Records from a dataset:
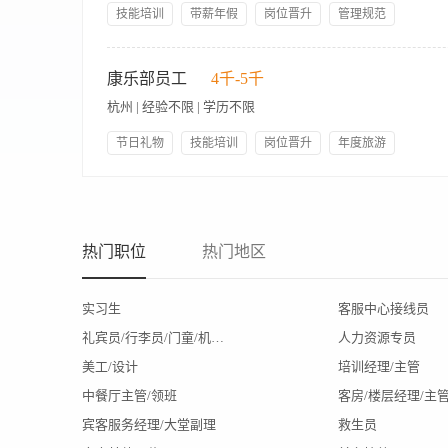
求】 1、酒店管理、旅游服务等专业或相关从业经历者优先考虑
技能培训
带薪年假
岗位晋升
管理规范
工作细致认真，有责任心，能适应轮班制工作时间（含周末及节假
包吃包住
领导好
员工生日礼物
购买社保
【岗位职责】 1、负责健身中心前台接待工作，包括会员登记、
每月关爱活动
月休8天
会员使用健身设备，提供基础使用指导及安全提示； 4、处理会
康乐部员工
4千-5千
点及管理健身中心物资，确保用品充足； 7、配合部门完成活动推
杭州 | 经验不限 | 学历不限
（含周末及节假日）； 3、具备基础健身知识或相关工作经验者优
节日礼物
技能培训
岗位晋升
年度旅游
人性化管理
包吃包住
年底奖金
班车接送
1.持证上岗，负责泳池区域的不间断安全巡视，密切关注泳客动态
五险齐全
生日福利
救技能（心肺复苏CPR海姆立克急救法等），对受伤泳客进行初步
保符合卫生标准
热门职位
热门地区
实习生
客服中心接线员
礼宾员/行李员/门童/机场代表
人力资源专员
美工/设计
培训经理/主管
中餐厅主管/领班
客房/楼层经理/主
宾客服务经理/大堂副理
救生员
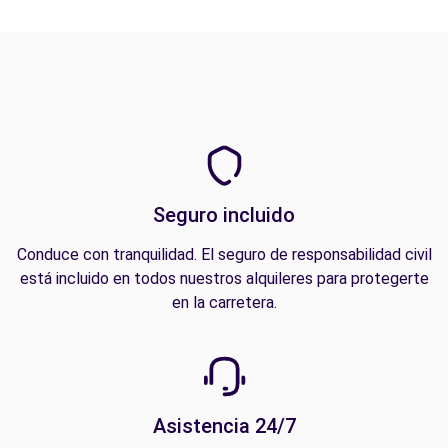
Seguro incluido
Conduce con tranquilidad. El seguro de responsabilidad civil
está incluido en todos nuestros alquileres para protegerte
en la carretera.
Asistencia 24/7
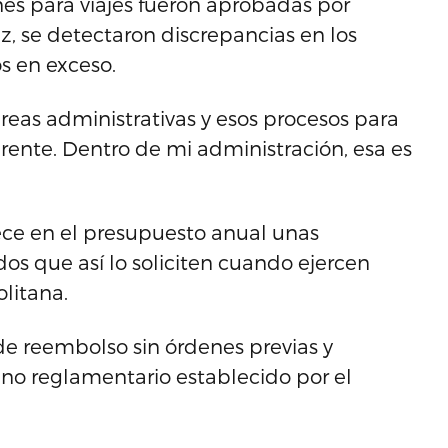
es para viajes fueron aprobadas por
ez, se detectaron discrepancias en los
s en exceso.
áreas administrativas y esos procesos para
ente. Dentro de mi administración, esa es
ece en el presupuesto anual unas
s que así lo soliciten cuando ejercen
olitana.
 de reembolso sin órdenes previas y
no reglamentario establecido por el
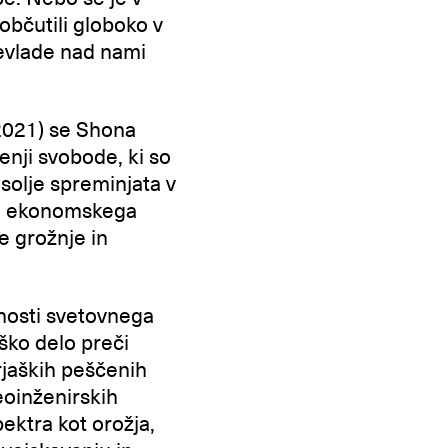
občutili globoko v
revlade nad nami
2021) se Shona
enji svobode, ki so
solje spreminjata v
 in ekonomskega
e grožnje in
jnosti svetovnega
ško delo preči
rjaških peščenih
eoinženirskih
ektra kot orožja,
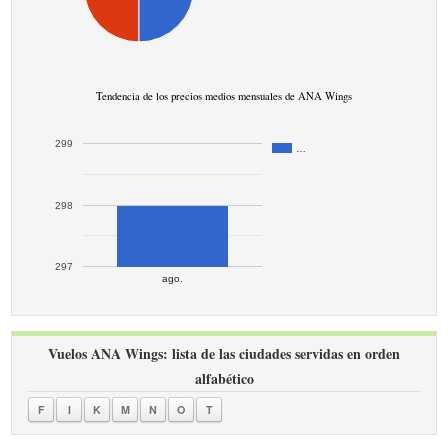
Tendencia de los precios medios mensuales de ANA Wings
299
…
298
297
ago.
Vuelos ANA Wings: lista de las ciudades servidas en orden
alfabético
F
I
K
M
N
O
T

> **DIRECTIONS FOR THIS TASK**
Find the string "incluido" in the records, then copy each line where it occurs.

> **EXPECTED ANSWER**
Seguro incluido
está incluido en todos nuestros alquileres para protegerte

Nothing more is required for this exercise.